Seven researchers from across the country were awarded Early Career Awards, with Li the only scientist awarded in the Young Investigator category. He also is among the first researchers at Baylor to receive this recognition from SfN.

Li’s research focuses on how the structure and dynamics of neural circuits give rise to cognitive brain functions and movement. He has identified a novel brain circuit that supports motor and cognitive function and includes a hindbrain structure, the cerebellum, that contributes to cognitive processes by interacting with the front cortex. This provided the direct evidence for a nonmotor function of the cerebellum

His latest research investigated the nature of the communication between brain regions involved in working memory. He and his collaborators found evidence that a modular network organization is critical for persistent neural activity.

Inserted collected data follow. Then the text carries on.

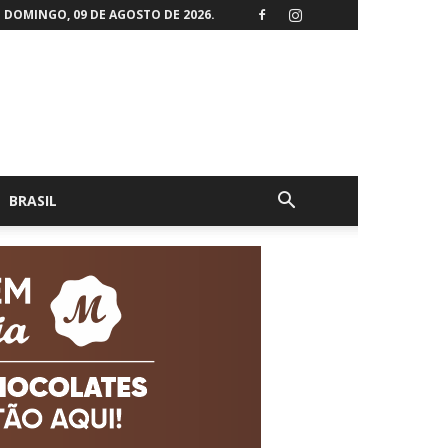
DOMINGO, 09 DE AGOSTO DE 2026.
BRASIL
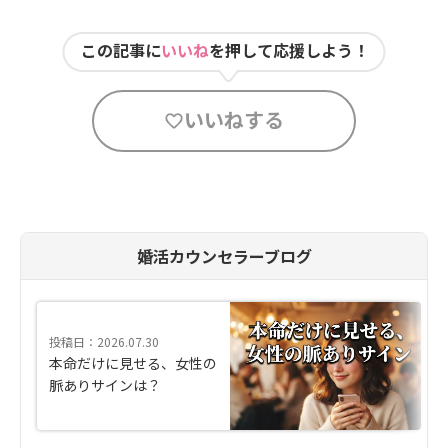
この記事に
いいね
を押して応援しよう！
いいねする
婚活カウンセラーブログ
投稿日：2026.07.30
本命だけに見せる、女性の
脈ありサインは？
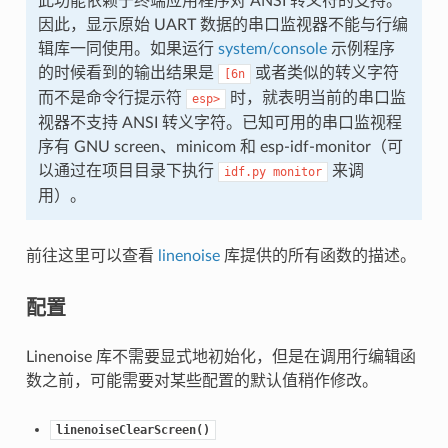
此功能依赖于终端应用程序对 ANSI 转义符的支持。
因此，显示原始 UART 数据的串口监视器不能与行编
辑库一同使用。如果运行
system/console
示例程序
的时候看到的输出结果是
或者类似的转义字符
[6n
而不是命令行提示符
时，就表明当前的串口监
esp>
视器不支持 ANSI 转义字符。已知可用的串口监视程
序有 GNU screen、minicom 和 esp-idf-monitor（可
以通过在项目目录下执行
来调
idf.py
monitor
用）。
前往这里可以查看
linenoise
库提供的所有函数的描述。
配置
Linenoise 库不需要显式地初始化，但是在调用行编辑函
数之前，可能需要对某些配置的默认值稍作修改。
linenoiseClearScreen()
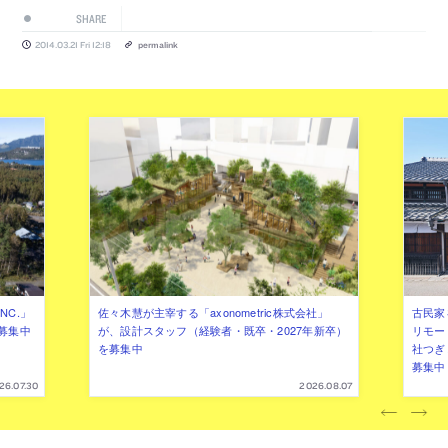
SHARE
2014.03.21 Fri 12:18
permalink
NC.」
佐々木慧が主宰する「axonometric株式会社」
古民家
募集中
が、設計スタッフ（経験者・既卒・2027年新卒）
リモー
を募集中
社つぎ
募集中
26.07.30
2026.08.07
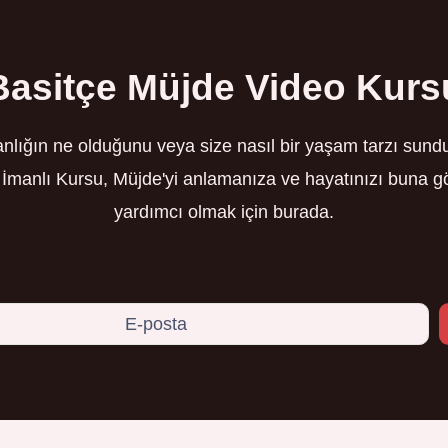
Basitçe Müjde Video Kurs
anlığın ne olduğunu veya size nasıl bir yaşam tarzı su
i İmanlı Kursu, Müjde'yi anlamanıza ve hayatınızı buna
yardımcı olmak için burada.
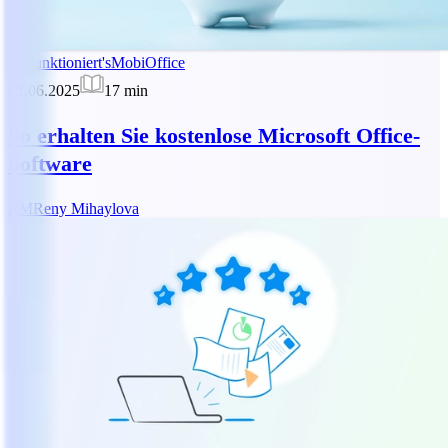
So funktioniert's
MobiOffice
02.06.2025
17
min
So erhalten Sie kostenlose Microsoft Office-
Software
RM
Reny Mihaylova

Li’s work continues to study brain activity during movement planning, with an aim to understand abnormal or maladaptive motor and cognitive behaviors.

Li joined Baylor as a McNair Scholar in 2016. Before that, he received his bachelor’s degree in biomedical engineering from Washington University while studying spatial perception in non-human primates. He received his Ph.D. in neuroscience from the Massachusetts Institute of Technology where his work focused on object recognition in non-human primates. He showed that the brain can learn that one object can be associated with multiple visual representations when those representations occur close together in time. He then joined the Janelia Research Campus, Howard Hughes Medical Institute, as a postdoctoral fellow, where he developed tools and methods to study the circuit and cellular mechanisms of perceptual decisions in mice. Using behavioral, optogenetic and electrophysiological approaches, he identified a part of the premotor cortex that reads sensory input and plays a role in planning movements and thereby established a frontal cortical brain region important for decision-making and motor planning. 

Li’s work has been recognized with several early career awards, including a Alfred P. Sloan Research Fellowship, a 2017 Searle Scholar award, a 2018 Pew Scholar award in biomedical sciences from the Pew Charitable Trust, the 2020 McKnight Scholar Award from the McKnight Endowment Fund for Neuroscience, the Simon’s Collaboration on the Global Brain, and the Michael E. DeBakey M.D. Award for Excellence in Research.  

The Young Investigator Award is supported by Sunovion and includes a $15,000 grant. Li and his students will present their recent work at the upcoming SfN conference.